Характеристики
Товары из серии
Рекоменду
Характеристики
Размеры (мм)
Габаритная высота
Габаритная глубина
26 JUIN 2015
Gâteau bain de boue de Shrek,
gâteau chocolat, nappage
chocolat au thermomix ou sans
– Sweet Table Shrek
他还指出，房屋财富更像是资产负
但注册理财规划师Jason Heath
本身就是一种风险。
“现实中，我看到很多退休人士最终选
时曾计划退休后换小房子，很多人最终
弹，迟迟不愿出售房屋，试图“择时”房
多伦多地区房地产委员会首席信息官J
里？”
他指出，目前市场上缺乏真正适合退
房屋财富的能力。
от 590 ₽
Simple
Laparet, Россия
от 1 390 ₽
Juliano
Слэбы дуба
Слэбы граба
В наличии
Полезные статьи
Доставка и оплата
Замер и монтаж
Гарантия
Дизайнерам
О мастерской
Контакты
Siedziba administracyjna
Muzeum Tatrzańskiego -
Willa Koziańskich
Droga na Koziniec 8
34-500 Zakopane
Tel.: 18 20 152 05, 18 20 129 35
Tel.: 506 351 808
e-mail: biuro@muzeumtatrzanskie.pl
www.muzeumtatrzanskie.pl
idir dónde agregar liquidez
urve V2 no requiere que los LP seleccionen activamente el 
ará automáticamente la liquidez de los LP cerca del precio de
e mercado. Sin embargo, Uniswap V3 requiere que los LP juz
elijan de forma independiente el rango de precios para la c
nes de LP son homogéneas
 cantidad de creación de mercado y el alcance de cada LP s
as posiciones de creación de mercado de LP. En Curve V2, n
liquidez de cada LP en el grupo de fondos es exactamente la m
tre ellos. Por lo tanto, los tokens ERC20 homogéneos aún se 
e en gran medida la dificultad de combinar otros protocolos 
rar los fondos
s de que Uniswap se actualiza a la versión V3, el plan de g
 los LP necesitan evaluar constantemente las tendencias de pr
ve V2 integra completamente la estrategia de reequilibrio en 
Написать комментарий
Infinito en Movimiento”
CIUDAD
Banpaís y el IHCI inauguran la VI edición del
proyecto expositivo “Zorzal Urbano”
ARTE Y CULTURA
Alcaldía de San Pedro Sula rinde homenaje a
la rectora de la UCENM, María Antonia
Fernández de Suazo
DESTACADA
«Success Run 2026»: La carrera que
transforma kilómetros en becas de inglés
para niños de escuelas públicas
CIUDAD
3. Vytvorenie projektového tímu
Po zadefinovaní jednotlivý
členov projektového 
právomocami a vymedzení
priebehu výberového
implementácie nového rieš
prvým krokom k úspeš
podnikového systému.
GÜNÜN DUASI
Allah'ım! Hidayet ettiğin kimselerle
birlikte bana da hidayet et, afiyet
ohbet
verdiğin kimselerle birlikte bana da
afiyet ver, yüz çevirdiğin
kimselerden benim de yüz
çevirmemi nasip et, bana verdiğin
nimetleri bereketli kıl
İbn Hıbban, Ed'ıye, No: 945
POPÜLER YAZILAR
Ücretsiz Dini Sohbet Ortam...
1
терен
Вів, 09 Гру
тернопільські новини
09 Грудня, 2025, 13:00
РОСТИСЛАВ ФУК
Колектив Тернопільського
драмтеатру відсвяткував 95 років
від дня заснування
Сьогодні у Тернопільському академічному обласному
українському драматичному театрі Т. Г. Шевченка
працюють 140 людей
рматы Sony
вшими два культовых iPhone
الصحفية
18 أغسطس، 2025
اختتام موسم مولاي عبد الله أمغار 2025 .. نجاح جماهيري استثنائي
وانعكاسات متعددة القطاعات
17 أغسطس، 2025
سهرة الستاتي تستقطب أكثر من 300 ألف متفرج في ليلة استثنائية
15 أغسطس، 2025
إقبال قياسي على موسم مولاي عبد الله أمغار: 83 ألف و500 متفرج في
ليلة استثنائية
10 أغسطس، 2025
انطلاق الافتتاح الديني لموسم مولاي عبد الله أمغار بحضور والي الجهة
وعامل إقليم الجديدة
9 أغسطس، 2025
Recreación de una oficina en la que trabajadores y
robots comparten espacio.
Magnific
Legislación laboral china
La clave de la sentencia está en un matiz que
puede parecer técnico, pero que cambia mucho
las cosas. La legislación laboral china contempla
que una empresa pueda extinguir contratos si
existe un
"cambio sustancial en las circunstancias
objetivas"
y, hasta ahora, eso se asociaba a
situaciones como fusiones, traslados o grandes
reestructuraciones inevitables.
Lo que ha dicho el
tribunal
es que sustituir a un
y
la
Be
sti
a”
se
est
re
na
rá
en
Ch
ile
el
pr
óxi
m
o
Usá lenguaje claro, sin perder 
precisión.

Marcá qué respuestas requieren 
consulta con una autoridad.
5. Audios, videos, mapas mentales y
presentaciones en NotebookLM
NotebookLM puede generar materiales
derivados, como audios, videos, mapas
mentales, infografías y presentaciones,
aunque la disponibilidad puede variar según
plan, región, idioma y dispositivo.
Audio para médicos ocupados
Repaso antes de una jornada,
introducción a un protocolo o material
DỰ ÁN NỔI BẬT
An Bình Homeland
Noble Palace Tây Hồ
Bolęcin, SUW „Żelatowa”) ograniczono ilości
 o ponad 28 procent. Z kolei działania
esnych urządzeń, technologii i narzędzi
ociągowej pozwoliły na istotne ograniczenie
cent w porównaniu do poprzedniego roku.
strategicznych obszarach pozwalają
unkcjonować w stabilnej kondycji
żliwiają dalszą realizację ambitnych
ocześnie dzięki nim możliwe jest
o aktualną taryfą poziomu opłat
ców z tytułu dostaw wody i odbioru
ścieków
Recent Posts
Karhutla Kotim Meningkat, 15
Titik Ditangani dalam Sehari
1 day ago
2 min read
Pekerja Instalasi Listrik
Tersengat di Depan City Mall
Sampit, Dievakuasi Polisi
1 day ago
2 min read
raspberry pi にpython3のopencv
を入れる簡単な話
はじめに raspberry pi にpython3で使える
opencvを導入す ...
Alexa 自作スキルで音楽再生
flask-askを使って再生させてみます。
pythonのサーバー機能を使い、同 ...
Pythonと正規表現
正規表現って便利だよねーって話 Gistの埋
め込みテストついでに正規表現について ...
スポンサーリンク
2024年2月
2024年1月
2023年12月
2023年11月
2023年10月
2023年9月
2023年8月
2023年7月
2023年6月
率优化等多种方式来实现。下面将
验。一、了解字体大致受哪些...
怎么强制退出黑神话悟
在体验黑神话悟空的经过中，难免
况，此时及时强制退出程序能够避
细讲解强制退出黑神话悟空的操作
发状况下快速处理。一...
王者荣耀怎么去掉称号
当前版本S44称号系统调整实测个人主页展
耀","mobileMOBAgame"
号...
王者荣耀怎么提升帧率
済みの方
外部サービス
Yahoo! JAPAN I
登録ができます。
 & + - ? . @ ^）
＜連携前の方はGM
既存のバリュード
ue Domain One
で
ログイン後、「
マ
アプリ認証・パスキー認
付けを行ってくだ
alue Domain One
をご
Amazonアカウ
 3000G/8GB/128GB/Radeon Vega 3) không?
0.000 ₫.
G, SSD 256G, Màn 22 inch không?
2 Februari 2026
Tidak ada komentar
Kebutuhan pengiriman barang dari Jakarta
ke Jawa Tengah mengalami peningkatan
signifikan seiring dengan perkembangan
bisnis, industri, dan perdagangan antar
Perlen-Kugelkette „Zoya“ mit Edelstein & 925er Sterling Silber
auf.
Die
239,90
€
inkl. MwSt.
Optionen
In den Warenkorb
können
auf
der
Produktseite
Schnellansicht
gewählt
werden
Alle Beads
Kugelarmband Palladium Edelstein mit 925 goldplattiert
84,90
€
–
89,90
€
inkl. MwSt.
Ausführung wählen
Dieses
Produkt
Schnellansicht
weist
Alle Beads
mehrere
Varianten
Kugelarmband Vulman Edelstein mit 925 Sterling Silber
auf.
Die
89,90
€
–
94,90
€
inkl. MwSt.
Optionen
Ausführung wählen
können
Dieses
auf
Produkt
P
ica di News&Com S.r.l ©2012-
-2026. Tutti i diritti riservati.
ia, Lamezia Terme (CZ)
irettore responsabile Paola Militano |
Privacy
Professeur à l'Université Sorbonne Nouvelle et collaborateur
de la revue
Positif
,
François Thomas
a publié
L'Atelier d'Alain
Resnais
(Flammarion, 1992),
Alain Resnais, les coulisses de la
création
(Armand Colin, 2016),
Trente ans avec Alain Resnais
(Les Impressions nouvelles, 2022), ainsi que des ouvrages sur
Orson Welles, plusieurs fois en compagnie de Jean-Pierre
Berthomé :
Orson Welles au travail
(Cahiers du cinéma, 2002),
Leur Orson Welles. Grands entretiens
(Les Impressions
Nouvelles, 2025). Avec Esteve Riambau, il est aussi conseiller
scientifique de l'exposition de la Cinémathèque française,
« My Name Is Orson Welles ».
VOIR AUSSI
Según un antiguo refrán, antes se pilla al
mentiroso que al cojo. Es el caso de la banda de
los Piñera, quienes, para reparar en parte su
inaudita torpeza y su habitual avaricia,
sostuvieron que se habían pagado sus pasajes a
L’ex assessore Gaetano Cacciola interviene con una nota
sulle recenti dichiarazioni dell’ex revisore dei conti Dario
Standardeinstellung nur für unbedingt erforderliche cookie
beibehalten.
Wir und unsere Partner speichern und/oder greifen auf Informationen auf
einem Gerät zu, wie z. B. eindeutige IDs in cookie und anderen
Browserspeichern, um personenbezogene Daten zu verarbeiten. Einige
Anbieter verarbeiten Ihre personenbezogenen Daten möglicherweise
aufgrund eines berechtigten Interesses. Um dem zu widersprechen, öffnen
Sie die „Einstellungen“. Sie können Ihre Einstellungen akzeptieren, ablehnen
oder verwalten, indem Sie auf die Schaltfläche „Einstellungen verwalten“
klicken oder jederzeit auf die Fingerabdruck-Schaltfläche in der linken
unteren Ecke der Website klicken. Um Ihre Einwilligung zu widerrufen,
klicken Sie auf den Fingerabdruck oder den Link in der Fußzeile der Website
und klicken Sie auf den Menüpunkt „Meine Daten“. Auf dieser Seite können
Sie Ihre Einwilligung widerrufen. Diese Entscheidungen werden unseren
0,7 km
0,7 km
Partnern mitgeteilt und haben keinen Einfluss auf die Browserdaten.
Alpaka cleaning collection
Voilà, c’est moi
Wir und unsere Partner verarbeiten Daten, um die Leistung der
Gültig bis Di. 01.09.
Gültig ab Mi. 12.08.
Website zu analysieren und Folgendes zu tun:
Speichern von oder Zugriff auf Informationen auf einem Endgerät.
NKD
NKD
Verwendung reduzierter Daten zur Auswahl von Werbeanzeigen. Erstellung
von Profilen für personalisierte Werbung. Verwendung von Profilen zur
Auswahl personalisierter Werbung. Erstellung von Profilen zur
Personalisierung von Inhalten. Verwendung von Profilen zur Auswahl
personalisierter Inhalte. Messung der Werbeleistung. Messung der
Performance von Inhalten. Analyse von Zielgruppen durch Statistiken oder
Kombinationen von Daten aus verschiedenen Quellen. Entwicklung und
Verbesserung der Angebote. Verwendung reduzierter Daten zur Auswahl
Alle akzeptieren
################
» **YOUR GOAL**: From the opening line of the data above through the line that contains "Droga na Koziniec 8", please print each line as it stands and only those lines.

» **RESPONSE**:
Характеристики
Товары из серии
Рекоменду
Характеристики
Размеры (мм)
Габаритная высота
Габаритная глубина
26 JUIN 2015
Gâteau bain de boue de Shrek,
gâteau chocolat, nappage
chocolat au thermomix ou sans
– Sweet Table Shrek
他还指出，房屋财富更像是资产负
但注册理财规划师Jason Heath
本身就是一种风险。
“现实中，我看到很多退休人士最终选
时曾计划退休后换小房子，很多人最终
弹，迟迟不愿出售房屋，试图“择时”房
多伦多地区房地产委员会首席信息官J
里？”
他指出，目前市场上缺乏真正适合退
房屋财富的能力。
от 590 ₽
Simple
Laparet, Россия
от 1 390 ₽
Juliano
Слэбы дуба
Слэбы граба
В наличии
Полезные статьи
Доставка и оплата
Замер и монтаж
Гарантия
Дизайнерам
О мастерской
Контакты
Siedziba administracyjna
Muzeum Tatrzańskiego -
Willa Koziańskich
Droga na Koziniec 8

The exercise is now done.